Per my reckoning, blue denim jeans came onto the local fashion scene some time in the late 1960s. Soon it became the universal below-waist cover-up for every Ah Beng, Arun and Ali. The supposedly casual wear began turning up at every occasion, location and function.
The ladies were not spared this viral apparel infection too.
At my workplaces, even the managers and the managing directors wore denim jeans. Yes, everyone, with one notable exception – ie., this writer himself.
I have NEVER worn a pair of denim jeans in my entire life! “Don’t ask me why…how come I did not try…”
Perhaps, the thought of putting on some thick, canvas-like fabric, with a rugged weather-beaten appearance did not jive well with my personal grooming habits. More correctly, the thought never entered my mind.
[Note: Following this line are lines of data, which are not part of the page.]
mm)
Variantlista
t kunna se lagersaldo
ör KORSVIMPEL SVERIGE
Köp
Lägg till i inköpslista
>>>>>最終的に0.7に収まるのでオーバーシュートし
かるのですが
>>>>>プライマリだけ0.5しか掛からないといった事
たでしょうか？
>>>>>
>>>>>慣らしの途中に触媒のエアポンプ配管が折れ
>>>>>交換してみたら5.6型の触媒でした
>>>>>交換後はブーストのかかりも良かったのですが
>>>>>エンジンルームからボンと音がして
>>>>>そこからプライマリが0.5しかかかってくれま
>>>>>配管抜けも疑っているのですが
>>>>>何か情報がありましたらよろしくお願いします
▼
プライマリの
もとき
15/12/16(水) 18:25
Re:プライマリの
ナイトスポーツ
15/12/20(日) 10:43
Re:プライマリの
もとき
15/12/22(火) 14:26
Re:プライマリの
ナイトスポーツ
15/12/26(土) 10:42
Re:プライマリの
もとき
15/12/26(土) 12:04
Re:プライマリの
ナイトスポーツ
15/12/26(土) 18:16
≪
My long-time dream of owning a German-made car came to fruition in 1998 – in the form of a 4-year old secondhand maroon-coloured VW Passat. Being in Singapore, I had paid S$76,000 for that SOB (“Son Of the Beetle”).
I loved the clean sleek design, and the feel of tight, precision Teutonic engineering. Driving it was sheer exhilaration. However, my joy was short-lived. Spare parts were extremely expensive.
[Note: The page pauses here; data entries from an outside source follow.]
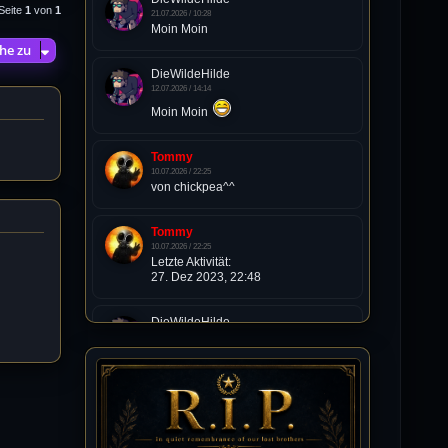
Seite
1
von
1
21.07.2026 / 10:28
Moin Moin
he zu
DieWildeHilde
12.07.2026 / 14:14
Moin Moin
Tommy
10.07.2026 / 22:25
von chickpea^^
Tommy
10.07.2026 / 22:25
Letzte Aktivität:
27. Dez 2023, 22:48
DieWildeHilde
10.07.2026 / 12:48
Happy Birthday Chickpea
DieWildeHilde
10.07.2026 / 10:08
Hallo meine Lieben!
Worse, after about 6 months, the auto gearbox malfunctioned – always jumping back from 4th to 2nd gear unexpectedly. The agent – Champion Motors – told me the fault could not be fixed, and I would need to fork out S$10,000 to buy a new gearbox!! So, I took the car to an outside mechanic who did a temporary fix – and then I sold it for S$60,000/= (the Asian currency crisis was in full swing then). Sob, sob.
Lately, I came across one nostalgic “primeval-looking” gadget at a barber’s shop – I believe the proper name is “Wave Clip”.
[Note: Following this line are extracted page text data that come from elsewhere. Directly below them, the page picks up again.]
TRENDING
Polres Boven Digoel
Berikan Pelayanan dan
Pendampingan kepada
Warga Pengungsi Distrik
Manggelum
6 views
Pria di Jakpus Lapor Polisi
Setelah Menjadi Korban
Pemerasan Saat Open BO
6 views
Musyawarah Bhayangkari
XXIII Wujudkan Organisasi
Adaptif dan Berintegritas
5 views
I remember hairdressers of old-time perm parlours used these to clip on bunches of hair on their customers’ heads, as part of the process to create wavy forms. Oh yes, my late Mum also had half-a-dozen of these in a drawer of her dressing table.
It seems that these awesome (and fearsome-looking) grippers have fallen out of fashion these days, and no modern lady wants to be even seen in possession of the GrabHair thingy.
By the way, when I was much younger, my barber too used such a clip to grab a chunk of my hair at the sides of my head, so that he could do a clean trim. Maybe that was due to my “back-comb” style.
In the rough-and-tumble kampong environment of our childhood days, falling down and getting lacerations on our knees, elbows and other parts of the body was part of life at play.
Back then, usually no one sought professional medical aid for these minor injuries. At most, an antiseptic wash with a solution of Dettol was used, followed by a few dabs of a Blue Lotion. (cannot remember now what its proper name was).
There was a van from the local hospital which visited our kampong once a week, and it liberally dispensed this Blue Lotion for treatment of all kinds of wounds.
However, this Blue Lotion did not seem to work for me. Instead, my wounded knee worsened, after applying the medicine. And I had to be taken to see a doctor, who applied a different kind of medicine – in an ointment form.
I was never a sportsman, not even the armchair variety. But I loved martial arts movies, in those younger days of testosterone rage.
Apart from Bruce Lee, I was also a fan of Chuck Norris (7 times US karate champion). Thus inspired by the latter’s movie – Good Guys Wear Black – I decided to join my factory’s Karate Club. Of course, the karategi was all white. And, as a newbie, I had to wear a white belt as well (but dreamt of the ultimate black belt).
There were the punches, the kicks, the blocks and, not forgetting the classical chop-chop. But I was a poor learner, almost causing my instructor to vomit blood (though I did not hit him).
One day, during a mock sparring session, I kept hitting my “opponent” below the belt, and my membership had to be chopped off.